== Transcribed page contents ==
-=-=-=-=-

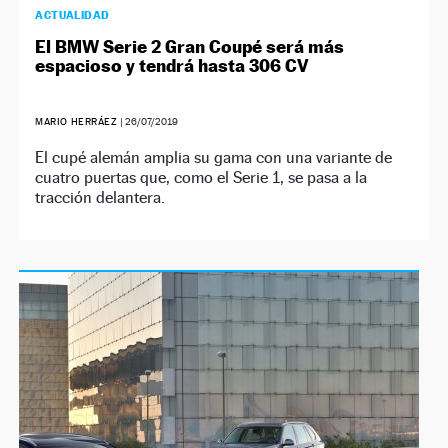
ACTUALIDAD
El BMW Serie 2 Gran Coupé será más
espacioso y tendrá hasta 306 CV
MARIO HERRÁEZ
|
26/07/2019
El cupé alemán amplia su gama con una variante de
cuatro puertas que, como el Serie 1, se pasa a la
tracción delantera.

-=-=-=-=-

== Description of the task ==
Lines from the one containing "El cupé alemán" through the last line of the records, restated word for word: that is the whole response.

== Solution for this problem ==
El cupé alemán amplia su gama con una variante de
cuatro puertas que, como el Serie 1, se pasa a la
tracción delantera.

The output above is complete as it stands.